━━━ Given data

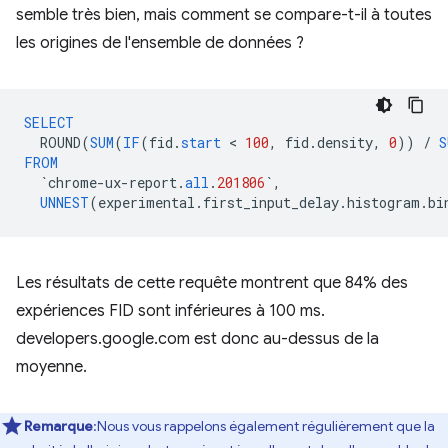
semble très bien, mais comment se compare-t-il à toutes
les origines de l'ensemble de données ?
SELECT
ROUND
(
SUM
(
IF
(
fid
.
start
 < 
100
,
fid
.
density
,
0
))
/
S
FROM
`
chrome
-
ux
-
report
.
all
.
201806
`
,
UNNEST
(
experimental
.
first_input_delay
.
histogram
.
bi
Les résultats de cette requête montrent que 84% des
expériences FID sont inférieures à 100 ms.
developers.google.com est donc au-dessus de la
moyenne.
Remarque
:Nous vous rappelons également régulièrement que la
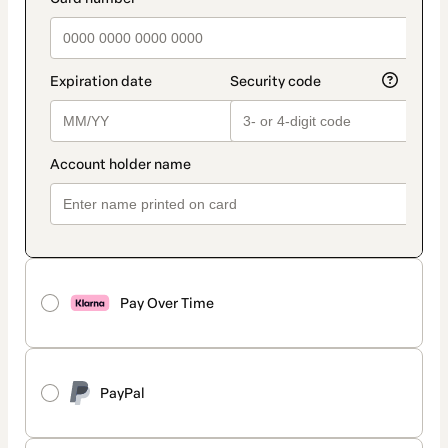
Pay Over Time
PayPal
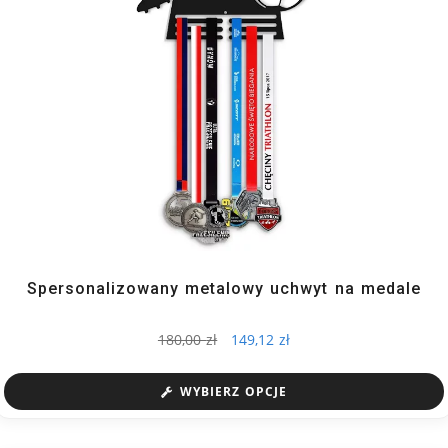
Spersonalizowany metalowy uchwyt na medale
180,00
zł
149,12
zł
WYBIERZ OPCJE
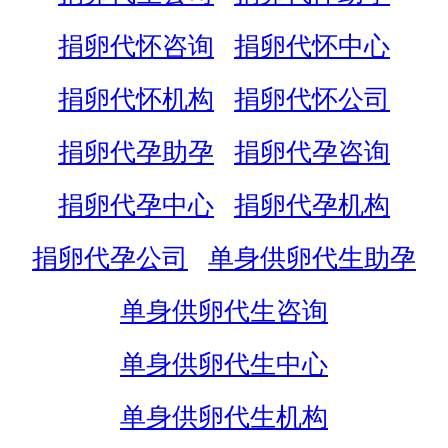
捐卵代怀咨询
捐卵代怀中心
捐卵代怀机构
捐卵代怀公司
捐卵代孕助孕
捐卵代孕咨询
捐卵代孕中心
捐卵代孕机构
捐卵代孕公司
单身供卵代生助孕
单身供卵代生咨询
单身供卵代生中心
单身供卵代生机构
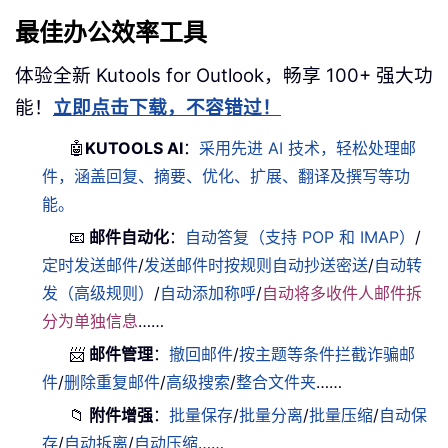
最佳办公效率工具
体验全新 Kutools for Outlook，畅享 100+ 强大功
能！
立即点击下载，不容错过！
🤖
KUTOOLS AI
：
采用先进 AI 技术，轻松处理邮
件，涵盖回复、摘要、优化、扩展、翻译及撰写等功
能。
📧
邮件自动化
：
自动答复（支持 POP 和 IMAP）
/
定时发送邮件
/
发送邮件时按规则自动抄送密送
/
自动转
发（高级规则）
/
自动添加称呼
/
自动将多收件人邮件拆
分为单独信息
……
📨
邮件管理
：
撤回邮件
/
按主题等条件拦截诈骗邮
件
/
删除重复邮件
/
高级搜索
/
整合文件夹
……
📁
附件增强
：
批量保存
/
批量分离
/
批量压缩
/
自动保
存
/
自动拆离
/
自动压缩
……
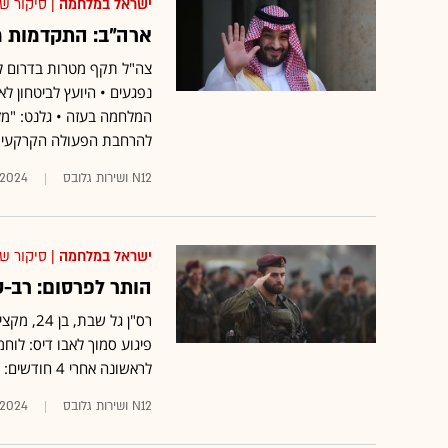
ישראל במלחמה
| סיקור ש
ארה"ב: התקדמות מ
צה"ל תקף מטרות בדרום לב
נפגעים • היועץ לביטחון לא
המלחמה בעזה • גלנט: "מזה
להרחבת הפעולה הקרקעית
N12 ושירות גלובס
.2024
ישראל במלחמה
| סיקור ש
הותר לפרסום: רב-
רס"ן גל
פיגוע סמוך לאבו דיס: לוחמ
לראשונה אחרי 4 חודשים: רה"מ נתניהו ייפגש עם ראשי רשויות בצפון •
N12 ושירות גלובס
.2024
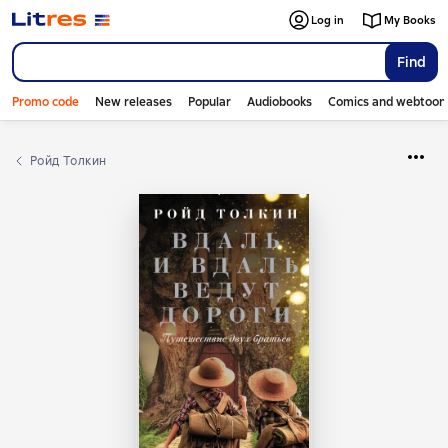
Log in
My Books
Find
Promo code
New releases
Popular
Audiobooks
Comics and webtoon
Ройд Толкин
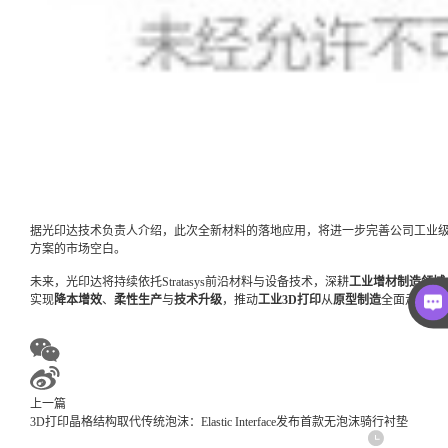
据光印达技术负责人介绍，此次全新材料的落地应用，将进一步完善公司工业级
方案的市场空白。
未来，光印达将持续依托Stratasys前沿材料与设备技术，深耕
工业增材制造领域
实现
降本增效
、
柔性生产
与
技术升级
，推动
工业3D打印
从
原型制造
全面走向
核
上一篇
3D打印晶格结构取代传统泡沫：Elastic Interface发布首款无泡沫骑行衬垫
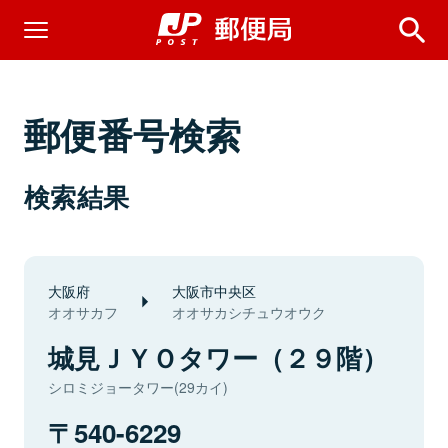
郵便番号検索
検索結果
大阪府
大阪市中央区
オオサカフ
オオサカシチュウオウク
城見ＪＹＯタワー（２９階）
シロミジョータワー(29カイ)
540-6229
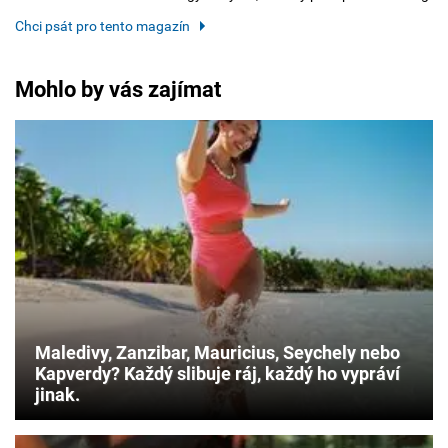
Chci psát pro tento magazín
Mohlo by vás zajímat
Maledivy, Zanzibar, Mauricius, Seychely nebo
Kapverdy? Každý slibuje ráj, každý ho vypráví
jinak.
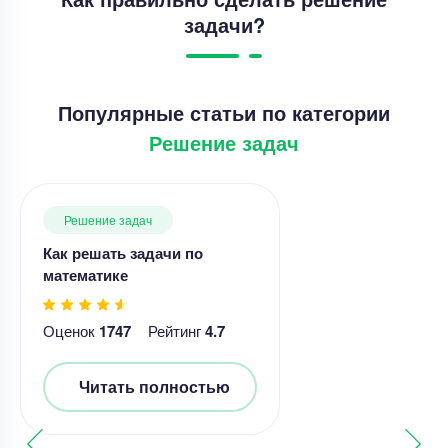
задачи?
Популярные статьи по категории
Решение задач
Решение задач
Как решать задачи по
математике
Оценок
1747
Рейтинг
4.7
Читать полностью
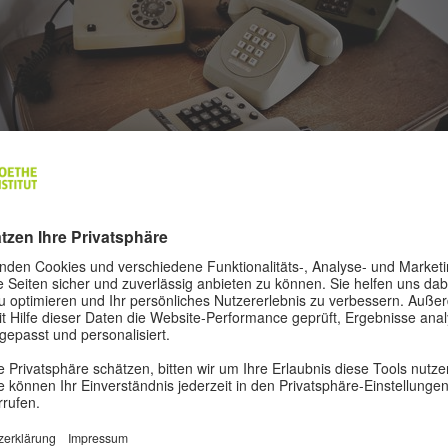
© Edu B
Edu Bayer, Libyens Internet-Überwachungszentrum, Tripolis, Libyen, 30
August 2011 | Aus der Serie Qaddafi Intelligence Room
 der deutschen Tradition der Überwachung beschäftigt sich der deutsc
stler Simon Menner, der Bilder aus dem Archiv der Staatssicherheit de
 vollkommen unbearbeitet an die Wände gehängt hat. Dass man mit 
ikten der Arbeit eines Geheimdienstes so unbehelligt arbeiten kann, ist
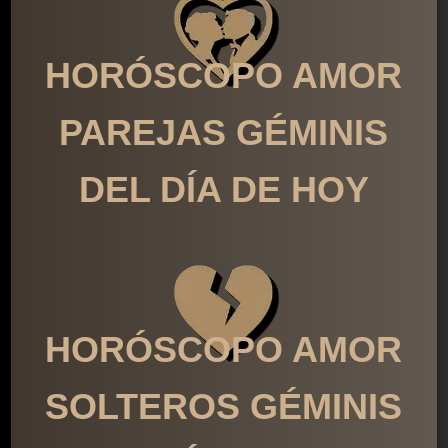
HORÓSCOPO AMOR
PAREJAS GÉMINIS
DEL DÍA DE HOY
HORÓSCOPO AMOR
SOLTEROS GÉMINIS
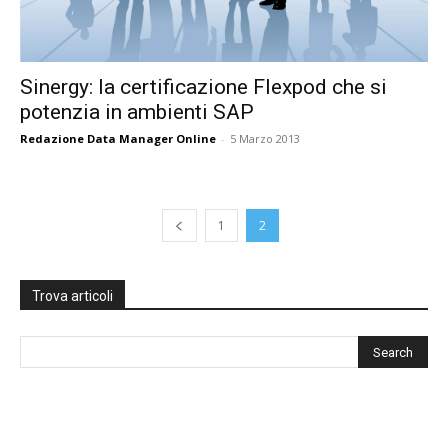
Sinergy: la certificazione Flexpod che si
potenzia in ambienti SAP
Redazione Data Manager Online
-
5 Marzo 2013
1
2
Trova articoli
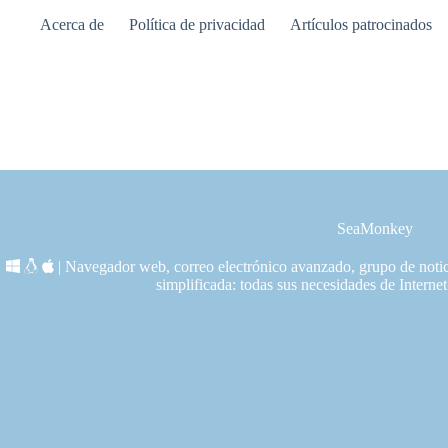
Saltar
Acerca de
Política de privacidad
Artículos patrocinados
al
contenido
SeaMonkey
| Navegador web, correo electrónico avanzado, grupo de noti
simplificada: todas sus necesidades de Internet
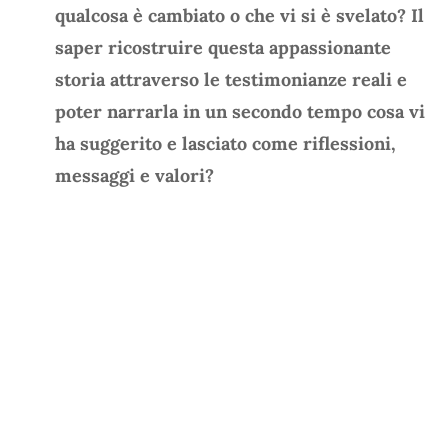
qualcosa è cambiato o che vi si è svelato? Il
saper ricostruire questa appassionante
storia attraverso le testimonianze reali e
poter narrarla in un secondo tempo cosa vi
ha suggerito e lasciato come riflessioni,
messaggi e valori?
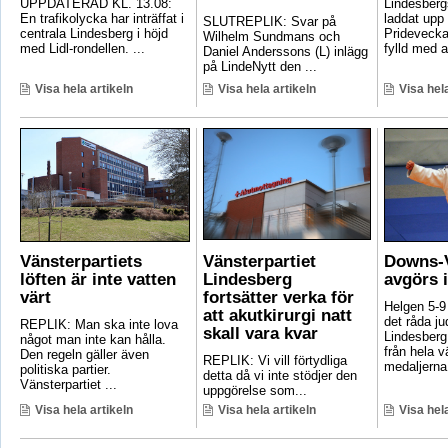
UPPDATERAD KL. 13.08:
Lindesber
En trafikolycka har inträffat i
laddat upp 
SLUTREPLIK: Svar på
centrala Lindesberg i höjd
Pridevecka
Wilhelm Sundmans och
med Lidl-rondellen. ...
fylld med ak
Daniel Anderssons (L) inlägg
på LindeNytt den ...
Visa hela artikeln
Visa hela artikeln
Visa hela
Vänsterpartiets
Vänsterpartiet
Downs-V
löften är inte vatten
Lindesberg
avgörs 
värt
fortsätter verka för
Helgen 5-9
att akutkirurgi natt
det råda ju
REPLIK: Man ska inte lova
skall vara kvar
Lindesberg 
något man inte kan hålla.
från hela 
Den regeln gäller även
REPLIK: Vi vill förtydliga
medaljerna 
politiska partier.
detta då vi inte stödjer den
Vänsterpartiet ...
uppgörelse som...
Visa hela artikeln
Visa hela artikeln
Visa hela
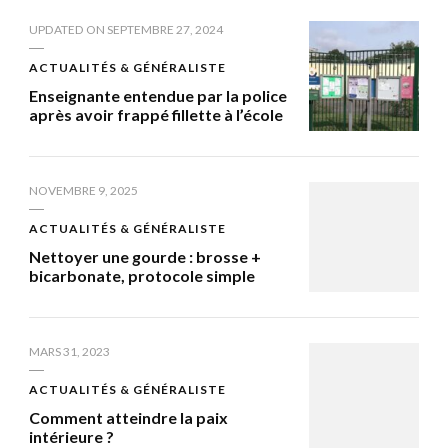
UPDATED ON
SEPTEMBRE 27, 2024
ACTUALITÉS & GÉNÉRALISTE
Enseignante entendue par la police
après avoir frappé fillette à l’école
NOVEMBRE 9, 2025
ACTUALITÉS & GÉNÉRALISTE
Nettoyer une gourde : brosse +
bicarbonate, protocole simple
MARS 31, 2023
ACTUALITÉS & GÉNÉRALISTE
Comment atteindre la paix
intérieure ?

━━━━━━

Since the pictures are not wanted, transcribe only the rest of the material above, exactly as it stands.

semble très bien, mais comment se compare-t-il à toutes
les origines de l'ensemble de données ?
SELECT
ROUND
(
SUM
(
IF
(
fid
.
start
 < 
100
,
fid
.
density
,
0
))
/
S
FROM
`
chrome
-
ux
-
report
.
all
.
201806
`
,
UNNEST
(
experimental
.
first_input_delay
.
histogram
.
bi
Les résultats de cette requête montrent que 84% des
expériences FID sont inférieures à 100 ms.
developers.google.com est donc au-dessus de la
moyenne.
Remarque
:Nous vous rappelons également régulièrement que la
Pay Over Time
PayPal
Spersonalizowany metalowy uchwyt na medale
180,00
zł
149,12
zł
WYBIERZ OPCJE
捐卵代怀咨询
捐卵代怀中心
捐卵代怀机构
捐卵代怀公司
捐卵代孕助孕
捐卵代孕咨询
捐卵代孕中心
捐卵代孕机构
捐卵代孕公司
单身供卵代生助孕
单身供卵代生咨询
单身供卵代生中心
单身供卵代生机构
最佳办公效率工具
体验全新 Kutools for Outlook，畅享 100+ 强大功
能！
立即点击下载，不容错过！
🤖
KUTOOLS AI
：
采用先进 AI 技术，轻松处理邮
件，涵盖回复、摘要、优化、扩展、翻译及撰写等功
能。
📧
邮件自动化
：
自动答复（支持 POP 和 IMAP）
/
定时发送邮件
/
发送邮件时按规则自动抄送密送
/
自动转
发（高级规则）
/
自动添加称呼
/
自动将多收件人邮件拆
分为单独信息
……
📨
邮件管理
：
撤回邮件
/
按主题等条件拦截诈骗邮
件
/
删除重复邮件
/
高级搜索
/
整合文件夹
……
📁
附件增强
：
批量保存
/
批量分离
/
批量压缩
/
自动保
存
/
自动拆离
/
自动压缩
……
ישראל במלחמה
| סיקור ש
ארה"ב: התקדמות מ
צה"ל תקף מטרות בדרום לב
נפגעים • היועץ לביטחון לא
המלחמה בעזה • גלנט: "מזה
להרחבת הפעולה הקרקעית
N12 ושירות גלובס
.2024
ישראל במלחמה
| סיקור ש
הותר לפרסום: רב-
רס"ן גל
פיגוע סמוך לאבו דיס: לוחמ
לראשונה אחרי 4 חודשים: רה"מ נתניהו ייפגש עם ראשי רשויות בצפון •
N12 ושירות גלובס
.2024
Log in
My Books
Find
Promo code
New releases
Popular
Audiobooks
Comics and webtoon
Ройд Толкин
据光印达技术负责人介绍，此次全新材料的落地应用，将进一步完善公司工业级
方案的市场空白。
未来，光印达将持续依托Stratasys前沿材料与设备技术，深耕
工业增材制造领域
实现
降本增效
、
柔性生产
与
技术升级
，推动
工业3D打印
从
原型制造
全面走向
核
上一篇
3D打印晶格结构取代传统泡沫：Elastic Interface发布首款无泡沫骑行衬垫
郵便番号検索
検索結果
大阪府
大阪市中央区
オオサカフ
オオサカシチュウオウク
城見ＪＹＯタワー（２９階）
シロミジョータワー(29カイ)
540-6229
Chci psát pro tento magazín
Mohlo by vás zajímat
Maledivy, Zanzibar, Mauricius, Seychely nebo
Kapverdy? Každý slibuje ráj, každý ho vypráví
jinak.
задачи?
Популярные статьи по категории
Решение задач
Решение задач
Как решать задачи по
математике
Оценок
1747
Рейтинг
4.7
Читать полностью
© Edu B
Edu Bayer, Libyens Internet-Überwachungszentrum, Tripolis, Libyen, 30
August 2011 | Aus der Serie Qaddafi Intelligence Room
 der deutschen Tradition der Überwachung beschäftigt sich der deutsc
stler Simon Menner, der Bilder aus dem Archiv der Staatssicherheit de
 vollkommen unbearbeitet an die Wände gehängt hat. Dass man mit 
ikten der Arbeit eines Geheimdienstes so unbehelligt arbeiten kann, ist
HORÓSCOPO AMOR
PAREJAS GÉMINIS
DEL DÍA DE HOY
HORÓSCOPO AMOR
SOLTEROS GÉMINIS
Sinergy: la certificazione Flexpod che si
potenzia in ambienti SAP
Redazione Data Manager Online
-
5 Marzo 2013
1
2
Trova articoli
Saltar
Acerca de
Política de privacidad
Artículos patrocinados
al
contenido
SeaMonkey
| Navegador web, correo electrónico avanzado, grupo de noti
simplificada: todas sus necesidades de Internet
qualcosa è cambiato o che vi si è svelato? Il
saper ricostruire questa appassionante
storia attraverso le testimonianze reali e
poter narrarla in un secondo tempo cosa vi
ha suggerito e lasciato come riflessioni,
messaggi e valori?
UPPDATERAD KL. 13.08:
Lindesber
En trafikolycka har inträffat i
laddat upp 
SLUTREPLIK: Svar på
centrala Lindesberg i höjd
Pridevecka
Wilhelm Sundmans och
med Lidl-rondellen. ...
fylld med ak
Daniel Anderssons (L) inlägg
på LindeNytt den ...
Visa hela artikeln
Visa hela artikeln
Visa hela
Vänsterpartiets
Vänsterpartiet
Downs-V
löften är inte vatten
Lindesberg
avgörs 
värt
fortsätter verka för
Helgen 5-9
att akutkirurgi natt
det råda ju
REPLIK: Man ska inte lova
skall vara kvar
Lindesberg 
något man inte kan hålla.
från hela 
Den regeln gäller även
REPLIK: Vi vill förtydliga
medaljerna 
politiska partier.
detta då vi inte stödjer den
Vänsterpartiet ...
uppgörelse som...
Visa hela artikeln
Visa hela artikeln
Visa hela
UPDATED ON
SEPTEMBRE 27, 2024
ACTUALITÉS & GÉNÉRALISTE
Enseignante entendue par la police
après avoir frappé fillette à l’école
NOVEMBRE 9, 2025
ACTUALITÉS & GÉNÉRALISTE
Nettoyer une gourde : brosse +
bicarbonate, protocole simple
MARS 31, 2023
ACTUALITÉS & GÉNÉRALISTE
Comment atteindre la paix
intérieure ?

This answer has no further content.